Ringfort (Rath), Kilpatrick, Co. Westmeath
Co. Westmeath |
Ringforts
On the north-western slope of a low ridge in County Westmeath, a shallow oval in the pasture marks the remains of an early medieval ringfort, the kind of enclosed farmstead that once defined the rural landscape of Ireland.
From the ground, it is easy to walk past without registering what you are looking at. The bank that once enclosed the settlement has been worn down to little more than a steep scarp in places, and the fosse, the defensive ditch that ran around the outside, survives only as a very narrow depression along the eastern and south-eastern arc. A gap in the south-south-east, roughly 3.4 metres wide at the top and 2 metres at the base, is likely the original entrance through which livestock and people passed daily, perhaps for centuries.

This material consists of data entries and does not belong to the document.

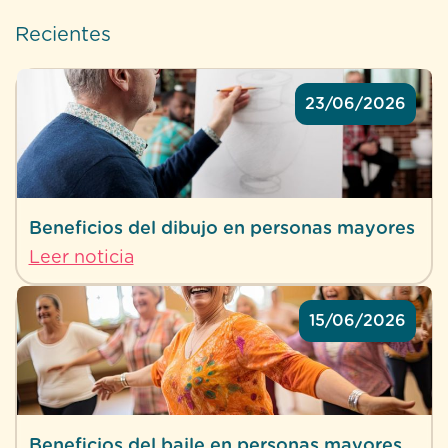
Recientes
23/06/2026
Beneficios del dibujo en personas mayores
Leer noticia
15/06/2026
Beneficios del baile en personas mayores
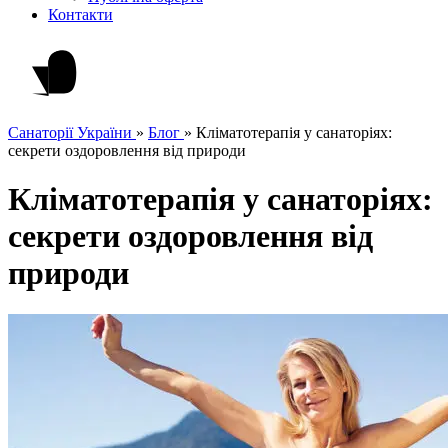
Контакти
Санаторії України
»
Блог
»
Кліматотерапія у санаторіях:
секрети оздоровлення від природи
Кліматотерапія у санаторіях:
секрети оздоровлення від
природи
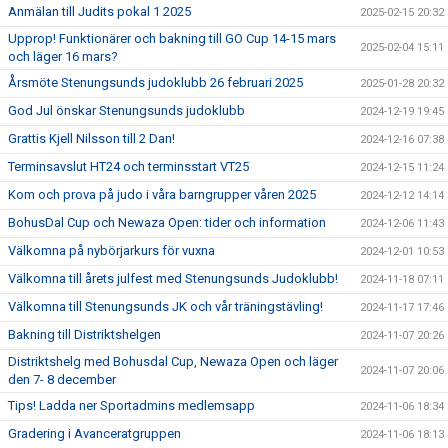
Anmälan till Judits pokal 1 2025
2025-02-15 20:32
Upprop! Funktionärer och bakning till GO Cup 14-15 mars
2025-02-04 15:11
och läger 16 mars?
Årsmöte Stenungsunds judoklubb 26 februari 2025
2025-01-28 20:32
God Jul önskar Stenungsunds judoklubb
2024-12-19 19:45
Grattis Kjell Nilsson till 2 Dan!
2024-12-16 07:38
Terminsavslut HT24 och terminsstart VT25
2024-12-15 11:24
Kom och prova på judo i våra barngrupper våren 2025
2024-12-12 14:14
BohusDal Cup och Newaza Open: tider och information
2024-12-06 11:43
Välkomna på nybörjarkurs för vuxna
2024-12-01 10:53
Välkomna till årets julfest med Stenungsunds Judoklubb!
2024-11-18 07:11
Välkomna till Stenungsunds JK och vår träningstävling!
2024-11-17 17:46
Bakning till Distriktshelgen
2024-11-07 20:26
Distriktshelg med Bohusdal Cup, Newaza Open och läger
2024-11-07 20:06
den 7- 8 december
Tips! Ladda ner Sportadmins medlemsapp
2024-11-06 18:34
Gradering i Avanceratgruppen
2024-11-06 18:13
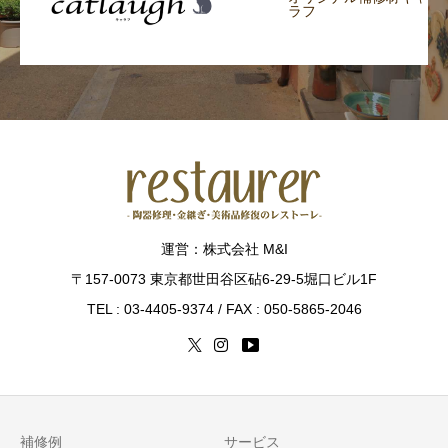
ラフ
運営：株式会社 M&I
〒157-0073 東京都世田谷区砧6-29-5堀口ビル1F
TEL : 03-4405-9374 / FAX : 050-5865-2046
補修例
サービス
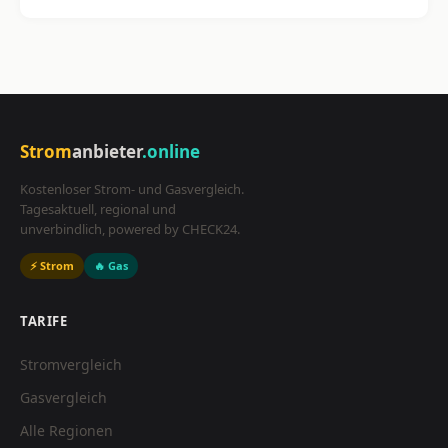
Strom
anbieter
.online
Kostenloser Strom- und Gasvergleich.
Tagesaktuell, regional und
unverbindlich, powered by CHECK24.
⚡ Strom
🔥 Gas
TARIFE
Stromvergleich
Gasvergleich
Alle Regionen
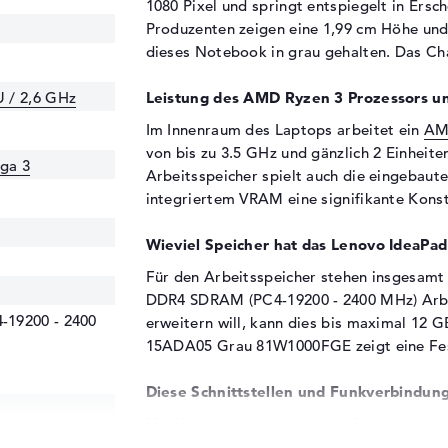
1080 Pixel und springt entspiegelt in Ersc
Produzenten zeigen eine 1,99 cm Höhe und 
dieses Notebook in grau gehalten. Das Cha
 / 2,6 GHz
Leistung des AMD Ryzen 3 Prozessors u
Im Innenraum des Laptops arbeitet ein
AM
von bis zu 3.5 GHz und gänzlich 2 Einhei
ga 3
Arbeitsspeicher spielt auch die eingebaut
integriertem VRAM eine signifikante Kons
Wieviel Speicher hat das Lenovo Idea
Für den Arbeitsspeicher stehen insgesamt
DDR4 SDRAM (PC4-19200 - 2400 MHz) Arbei
19200 - 2400
erweitern will, kann dies bis maximal 12 
15ADA05 Grau 81W1000FGE zeigt eine Fes
Diese Schnittstellen und Funkverbindung
Mit Unterstützung wichtiger Anschlüsse in 
und HDMI (1x) könnt ihr zusätzliche Tech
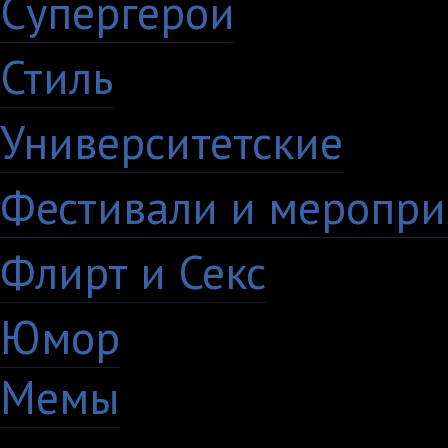
Супергерои
16
Стиль
59
Университетские
15
Фестивали и меропри
Флирт и Секс
24
Юмор
60
Мемы
28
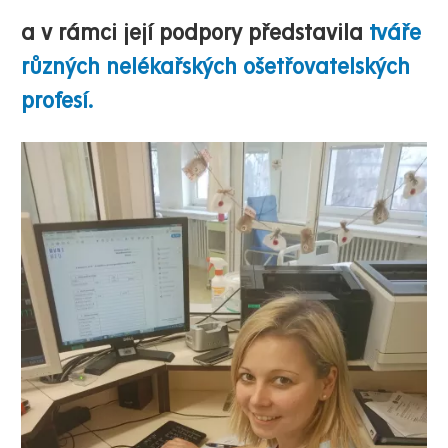
a v rámci její podpory představila
tváře
různých nelékařských ošetřovatelských
profesí.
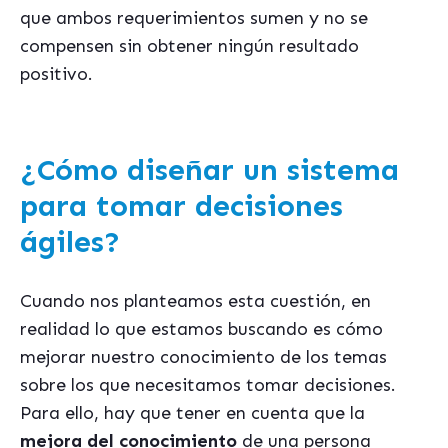
que ambos requerimientos sumen y no se
compensen sin obtener ningún resultado
positivo.
¿Cómo diseñar un sistema
para tomar decisiones
ágiles?
Cuando nos planteamos esta cuestión, en
realidad lo que estamos buscando es cómo
mejorar nuestro conocimiento de los temas
sobre los que necesitamos tomar decisiones.
Para ello, hay que tener en cuenta que la
mejora del conocimiento
de una persona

The site was recorded as an oval-shaped earthwork on the Ordnance Survey six-inch map of 1837, with its long axis running east to west, measuring approximately 35 metres on the north-west to south-east axis and 22 metres across. Inside, the ground slopes gently toward the north-east, and faint traces of cultivation ridges are still discernible running roughly east to west. In the southern part of the interior, a possible house site has been identified, hinting at the domestic life that once unfolded within this modest enclosure. A companion feature to this site, a second ringfort nearby, has been so thoroughly levelled that it survives only as a faint cropmark on aerial photography, the buried ditches and banks showing up in dry summers as differential growth in the vegetation above them. Together they suggest a settled, working landscape in early medieval Kilpatrick, long before the present field boundaries were laid down.